As with both Pearl Verses the World and Toppling, I’d like to share a bit about the process behind the writing of Roses are Blue. While the first two came out within a year of each other, Roses are Blue came four years after Toppling – which seemed an age at the time. Little did I know that it would six years after Roses came out before my next verse novel would be published. Now THAT has seemed an interminable age.
Back to Roses are Blue – the four year gap is representative of the struggle to write my third verse novel. The first two were really successful – winning awards and critical acclaim, and selling well, which was amazing, but also did lead to some (mostly self-imposed) pressure to keep producing work of that quality. Additionally, I had found writing and talking about such difficult topics emotionally draining, and I was really keen that my next verse novel would be lighter and, dare I say it, fluffier. So I tried to write a verse novel from a cat’s perspective (literally fluffier). I really liked that story (and still do), but my publisher didn’t, and it is languishing in my metaphorical bottom drawer.

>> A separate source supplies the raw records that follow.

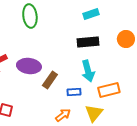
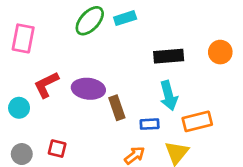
cyan rectangle: (91, 14) -> (125, 18), moved
green ellipse: (30, 16) -> (90, 21), turned 50
brown rectangle: (50, 80) -> (117, 108), turned -54

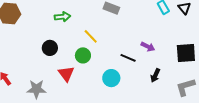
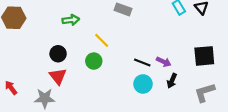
purple arrow: (148, 47) -> (164, 62), moved
red triangle: (66, 74) -> (58, 76), moved
cyan circle: (111, 78) -> (143, 84), moved

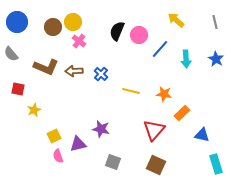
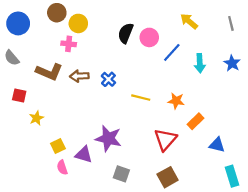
brown circle: (53, 27) -> (57, 13), moved
pink cross: (79, 41) -> (69, 44), moved, turned -32
purple star: (101, 129) -> (108, 138), size x1.4
purple triangle: (78, 144) -> (84, 155), turned 30
brown square: (156, 165) -> (168, 177), turned 36

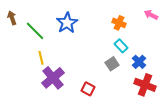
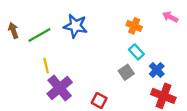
brown arrow: (12, 18) -> (13, 30), moved
blue star: (67, 23) -> (75, 26), turned -30
green line: (35, 31) -> (39, 35), turned -75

But I was still determined to keep writing verse novels, and was keen, because the mothers in my novels are often key figures, to write a story about mothers and daughters. The daughter character, who later revealed her name to be Amber, started talking to me very quickly – wanting me to write all about her different mum. But when I started writing I had no idea just what it was about her mum that would be different. When I realised what it would be – that Mum is not just different from other mums, but that, as the result of a terrible accident, she is really different than she was a year ago – I knew I had a story. But what I didn’t know as whether I could tell it. I had been looking for a lighter topic and had, somehow, found myself writing one that was anything but light.
But I listened to Amber and I wrote the story and thought that, although it was sad, it was an important story. But my publisher was not keen – because it was too sad. This surprised me – I was, after all, known for writing sad stories. My previous two sad stories had won awards. I was not impressed. But they were right (publishers usually are!). The story I had written was lacking the most important ingredient – hope. I knew in my heart that there was hope for Amber (and her mum) at the end of the story – but somehow it was not there on the page. Those who read that first manuscript were left unsatisfied.
It took a lot of rewriting to find a way to put that hope there for the reader – and Amber – to find. One of the threads that was strengthened to give that hope was the story of Leroy, a minor character initially, who because more important in subsequent drafts, and who, I think, helps to demonstrate why Amber has some of the feelings she does.
The story went back and forth a bit before it was finally accepted but eventually I got it right and it was accepted and then published. One of the bonuses of this delay was that, by the time it was accepted, the up and coming illustrator Gabriel Evans (pictured with left) was available, and given the task of bringing Amber and her world to life, which he did so beautifully.
Roses are Blue was published in 2014, and is still in print. Little did I know then that it would be SIX years till my next verse novel was released – but now, that six years is just days away from being up. I’m excited!